TV The Oscars: Hour Three
posted by February 25 at 19:38 PMon
7:42: Oh my God! Best Documentary will soon be upon us! Go James Longley!
7:47: OH MY GOD! Al Gore finallly won something!!
7:49: Well done, Al Gore. (I mean his words not his looks.)
7:58: If Clint Eastwood were a real man, and a real friend of Ennio Morricone, he would have shot Celine Dion.
8:08: “Babel“‘s first award of the night. Truth be told, the only reason I don’t want it to win Best Picture is because it would prove my prediction wrong. But if that’s how the gods of the Academy think it should be, I understand. And I will be very happy to live in a country that did not name “Little Miss Sunshine” Best Picture of the year. Very happy.
8:12: Did Kirsten Dunst sleep in a ditch?

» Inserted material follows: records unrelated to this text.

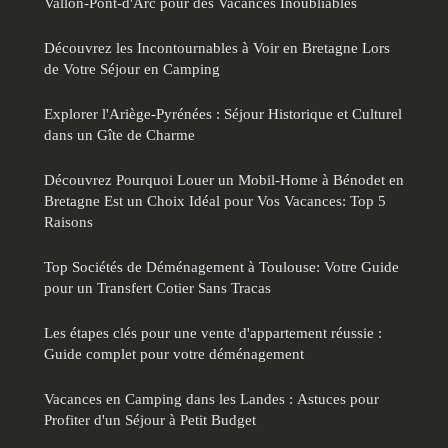
Vallon-Pont-d'Arc pour des Vacances Inoubliables
Découvrez les Incontournables à Voir en Bretagne Lors
de Votre Séjour en Camping
Explorer l'Ariège-Pyrénées : Séjour Historique et Culturel
dans un Gîte de Charme
Découvrez Pourquoi Louer un Mobil-Home à Bénodet en
Bretagne Est un Choix Idéal pour Vos Vacances: Top 5
Raisons
Top Sociétés de Déménagement à Toulouse: Votre Guide
pour un Transfert Cotier Sans Tracas
Les étapes clés pour une vente d'appartement réussie :
Guide complet pour votre déménagement
Vacances en Camping dans les Landes : Astuces pour
Profiter d'un Séjour à Petit Budget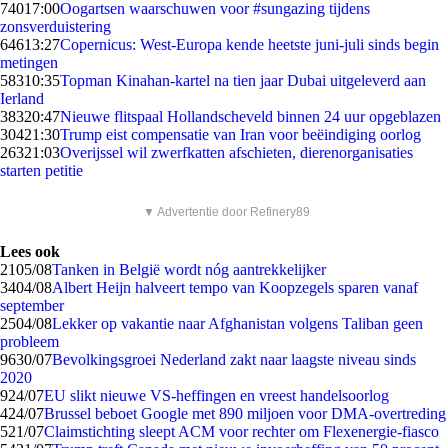
740
17:00
Oogartsen waarschuwen voor #sungazing tijdens
zonsverduistering
646
13:27
Copernicus: West-Europa kende heetste juni-juli sinds begin
metingen
583
10:35
Topman Kinahan-kartel na tien jaar Dubai uitgeleverd aan
Ierland
383
20:47
Nieuwe flitspaal Hollandscheveld binnen 24 uur opgeblazen
304
21:30
Trump eist compensatie van Iran voor beëindiging oorlog
263
21:03
Overijssel wil zwerfkatten afschieten, dierenorganisaties
starten petitie
▼ Advertentie door Refinery89
Lees ook
21
05/08
Tanken in België wordt nóg aantrekkelijker
34
04/08
Albert Heijn halveert tempo van Koopzegels sparen vanaf
september
25
04/08
Lekker op vakantie naar Afghanistan volgens Taliban geen
probleem
96
30/07
Bevolkingsgroei Nederland zakt naar laagste niveau sinds
2020
9
24/07
EU slikt nieuwe VS-heffingen en vreest handelsoorlog
4
24/07
Brussel beboet Google met 890 miljoen voor DMA-overtreding
5
21/07
Claimstichting sleept ACM voor rechter om Flexenergie-fiasco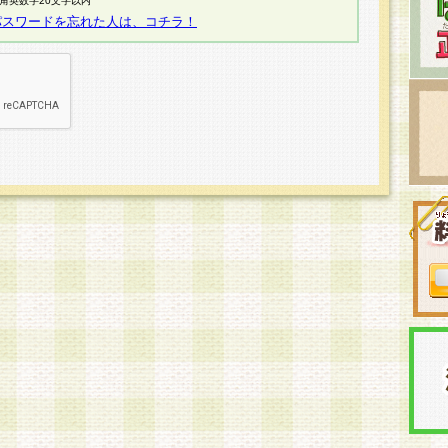
半角英数字20文字以内
パスワードを忘れた人は、コチラ！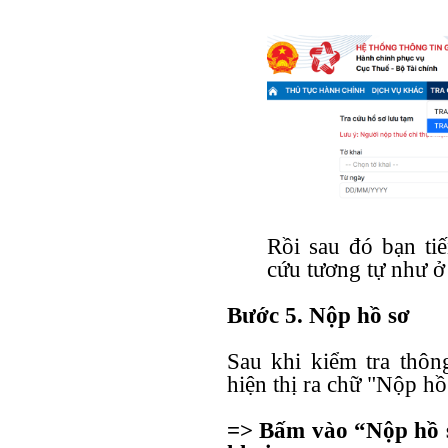
Rồi sau đó bạn tiế
cứu tương tự như ở
Bước 5. Nộp hồ sơ
Sau khi kiểm tra thông
hiện thị ra chữ "Nộp hồ
=> Bấm vào “Nộp hồ sơ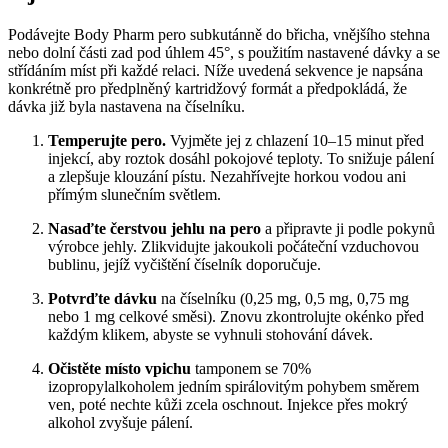
Podávejte Body Pharm pero subkutánně do břicha, vnějšího stehna
nebo dolní části zad pod úhlem 45°, s použitím nastavené dávky a se
střídáním míst při každé relaci. Níže uvedená sekvence je napsána
konkrétně pro předplněný kartridžový formát a předpokládá, že
dávka již byla nastavena na číselníku.
Temperujte pero.
Vyjměte jej z chlazení 10–15 minut před
injekcí, aby roztok dosáhl pokojové teploty. To snižuje pálení
a zlepšuje klouzání pístu. Nezahřívejte horkou vodou ani
přímým slunečním světlem.
Nasaďte čerstvou jehlu na pero
a připravte ji podle pokynů
výrobce jehly. Zlikvidujte jakoukoli počáteční vzduchovou
bublinu, jejíž vyčištění číselník doporučuje.
Potvrďte dávku
na číselníku (0,25 mg, 0,5 mg, 0,75 mg
nebo 1 mg celkové směsi). Znovu zkontrolujte okénko před
každým klikem, abyste se vyhnuli stohování dávek.
Očistěte místo vpichu
tamponem se 70%
izopropylalkoholem jedním spirálovitým pohybem směrem
ven, poté nechte kůži zcela oschnout. Injekce přes mokrý
alkohol zvyšuje pálení.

8:14: “Little Miss Sunshine” takes Best Original Screenplay, the official award of the “artsy” movie that’s nominated for Best Picture but doesn’t win! Can I officially change my Best Picture prediction to “Babel”? Or will “Little Miss Sunshine” rewrite the rules of Oscar the way it rewrote the rules of the my heart? (Just kidding. I’ve hated that movie ever since it got nominated.)
8:21: This is the kind of performance that gets one voted off “American Idol.” But Beyonce has a lovely voice when she’s not screaming her fucking face off.
8:25: This song—“Patience”—is supposed to be Eddie Murphy’s character’s “What’s Goin On.” But all it does is suck shit. Also, it’s kind of mean to scream “PATIENCE!” at an audience that’s entering its fourth hour of sitting there.